The IU system will be a clone of an actual EHR used in clinical care, while NYU's system will include deidentified patient data from NYU Langone Medical Center to train students how to manage both a virtual panel of patients and overall population health.
Meanwhile, some of the schools are aiming to integrate medical students into the mainstream of clinical care much earlier. At Pennsylvania State University College of Medicine in Hershey, students will help patients navigate the complicated health system. That will serve a dual purpose, helping improve the patient experience while teaching students what the real care delivery system is like.
At Vanderbilt University School of Medicine in Nashville, Tenn., students will work at a single clinical site for the entirety of their undergraduate medical education. The program is under way, and the AMA's grant will help greatly, said Jesse M. Ehrenfeld, MD, MPH, co-investigator of the school's grant proposal. He also is associate professor of anesthesiology, surgery and biomedical informatics at Vanderbilt and an alternate delegate for the American Society of Anesthesiologists.
“We were able to get about 90 medical students to see 6,000 patients in their first year of medical school, which is an unprecedented number,” he said. “We've never had that kind of clinical experience available in the first year, in the seventh week of medical school.”
Quality improvement and patient safety training also are getting a big push as a result of the AMA initiative.
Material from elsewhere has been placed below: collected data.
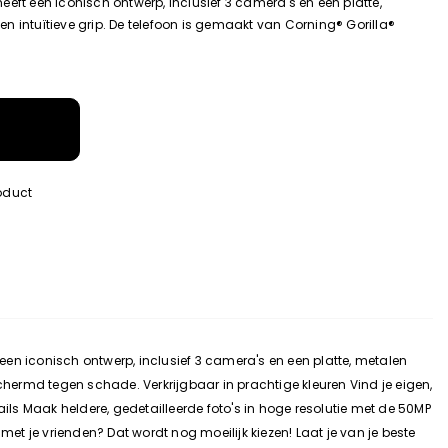
eft een iconisch ontwerp, inclusief 3 camera's en een platte,
n intuïtieve grip. De telefoon is gemaakt van Corning® Gorilla®
roduct
en iconisch ontwerp, inclusief 3 camera's en een platte, metalen
chermd tegen schade. Verkrijgbaar in prachtige kleuren Vind je eigen,
s Maak heldere, gedetailleerde foto's in hoge resolutie met de 50MP
et je vrienden? Dat wordt nog moeilijk kiezen! Laat je van je beste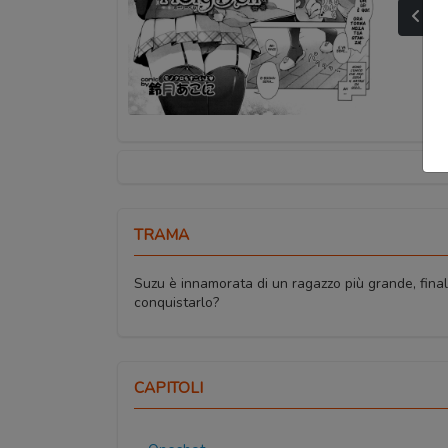
Ult
TRAMA
Suzu è innamorata di un ragazzo più grande, finalm
conquistarlo?
CAPITOLI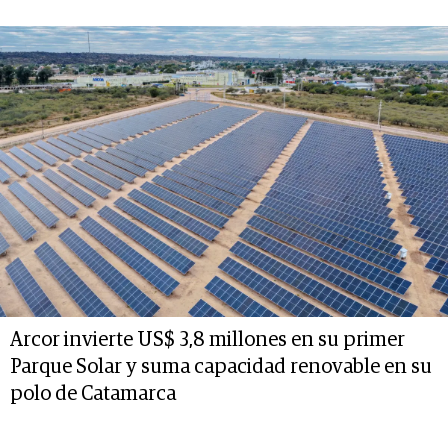
Arcor invierte US$ 3,8 millones en su primer
Parque Solar y suma capacidad renovable en su
polo de Catamarca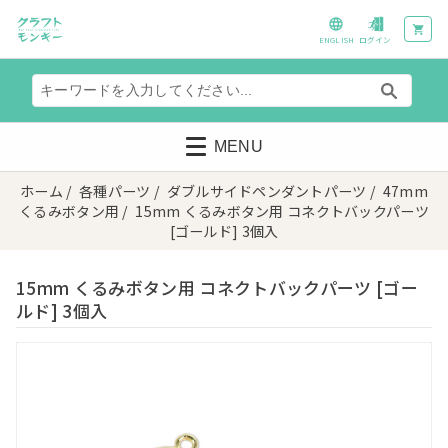
ENGLISH
ログイン
MENU
ホーム
/
各種パーツ
/
ダブルサイドペンダントパーツ
/
47mm
くるみボタン用
/ 15mm くるみボタン用 コネクトバックパーツ
[ゴールド] 3個入
15mm くるみボタン用 コネクトバックパーツ [ゴー
ルド] 3個入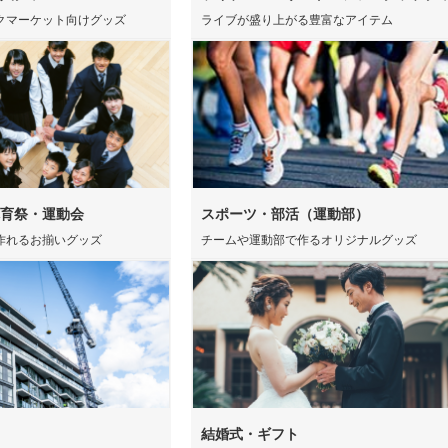
クマーケット向けグッズ
ライブが盛り上がる豊富なアイテム
鉛筆・鉛筆
ペンセット・文具セット
消し
オリ
ェイスタオル
オリジナルハンカチタオル
オル
ス
記念品 バッグ
記念
ペン
ンドタオル
オリジナルマフラータオル
オリ
ーショナリ
記念品 ボールペン・筆記
記念
具
電波時計
スタオル
名入れタオル・粗品タオル
ノベ
立て・フォト
記念品 モバイルバッテリ
記念
テリー・充電
ー・充電器
タッチペン
タブ
育祭・運動会
スポーツ・部活（運動部）
ナルタオル
ケース・ネー
作れるお揃いグッズ
チームや運動部で作るオリジナルグッズ
記念品 キーホルダー
記念
マウスパッド
PC
スマ
ルスタンド
イヤホン・スピーカー
ロフ
ライト・LEDライト・懐中
非常持出袋
ラジ
電灯
日傘
マホケース
スマホリング
スマ
傘カバー・雨具
レクター
防犯ブザー・ホイッスル
アル
・タブレット
ラン
ー・スプーン
オリジナル コースター
箱・
結婚式・ギフト
ム・ピクチャ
The Brody School of Medicine at East Carolina University in Greenville, N.C., is planning a new core curriculum in patient safety, while the University of California, San Francisco School of Medicine's proposal aims to evaluate students based on their progress on quality improvement topics and team-based care.
Several recipients will use the AMA funding to shift from time-based evaluation to competency-based assessments, offering faster-moving students the opportunity to graduate in less than the traditional four years. The University of California, Davis School of Medicine in Sacramento is going even further with a program designed for students who know they want to be primary care doctors. Through a partnership with the Kaiser Permanente health system, UC Davis students will get the opportunity to complete medical school and residency training in general internal medicine in six years rather than the traditional seven.
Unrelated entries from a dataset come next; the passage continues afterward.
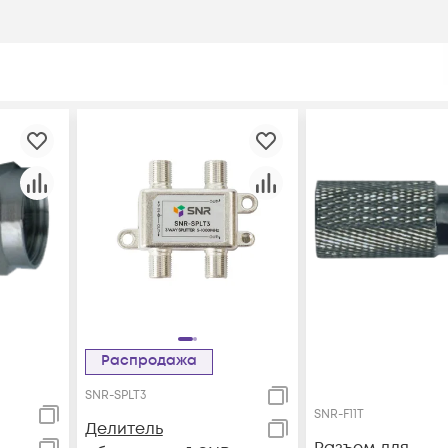
Распродажа
SNR-SPLT3
SNR-F11T
Делитель
Разъем для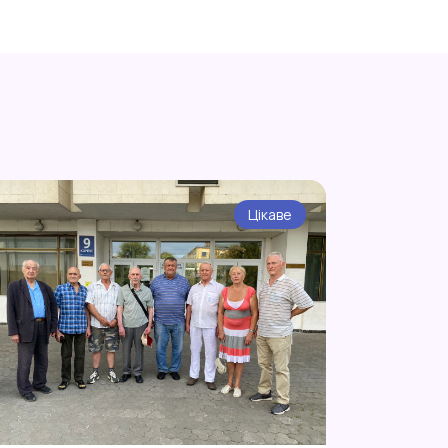
Цікаве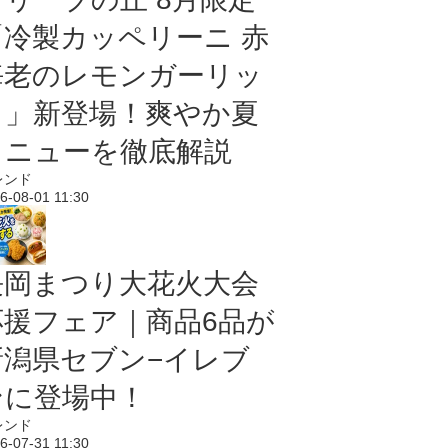
「冷製カッペリーニ 赤
海老のレモンガーリッ
ク」新登場！爽やか夏
メニューを徹底解説
レンド
6-08-01 11:30
長岡まつり大花火大会
応援フェア｜商品6品が
新潟県セブン−イレブ
ンに登場中！
レンド
6-07-31 11:30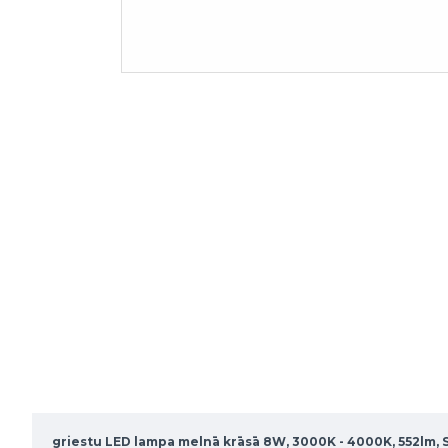
griestu LED lampa melnā krāsā 8W, 3000K - 4000K, 552lm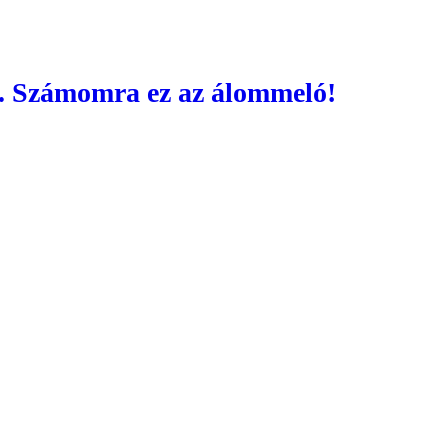
m. Számomra ez az álommeló!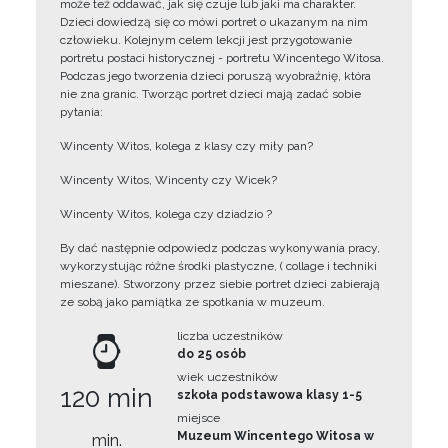
może też oddawać, jak się czuje lub jaki ma charakter.
Dzieci dowiedzą się co mówi portret o ukazanym na nim
człowieku. Kolejnym celem lekcji jest przygotowanie
portretu postaci historycznej - portretu Wincentego Witosa.
Podczas jego tworzenia dzieci poruszą wyobraźnię, która
nie zna granic. Tworząc portret dzieci mają zadać sobie
pytania:
Wincenty Witos, kolega z klasy czy miły pan?
Wincenty Witos, Wincenty czy Wicek?
Wincenty Witos, kolega czy dziadzio ?
By dać następnie odpowiedz podczas wykonywania pracy,
wykorzystując różne środki plastyczne, ( collage i techniki
mieszane). Stworzony przez siebie portret dzieci zabierają
ze sobą jako pamiątka ze spotkania w muzeum.
liczba uczestników
do 25 osób
wiek uczestników
120 min
szkoła podstawowa klasy 1-5
miejsce
Muzeum Wincentego Witosa w
min.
“Once we figure out how to do this well in internal medicine, we plan to move on to other [shortage] needs such as family medicine, pediatrics and, in California, that also includes general surgery, general psychiatry and other specialties,” said Tonya L. Fancher, MD, MPH, associate program director in UC Davis' Dept. of Internal Medicine.
The AMA initiative to accelerate change in medical education is one of three major elements that make up the Association's strategic direction outlined in June 2012. Earlier in 2013, the AMA announced a multiyear, multimillion-dollar project to improve health outcomes in two target conditions: type 2 diabetes and cardiovascular disease. The Association is partnering with YMCA of the USA for the diabetes portion of the effort and the Johns Hopkins Armstrong Institute for Patient Safety and Quality in Baltimore for work related to cardiovascular disease.
The third element of the strategic plan focuses on ways to improve physician satisfaction within various models of payment and care delivery. Details about findings from field research done in partnership with RAND Health are expected to be announced in fall 2013 and will inform the Association's advocacy efforts as well as the tools it provides to doctors across the country.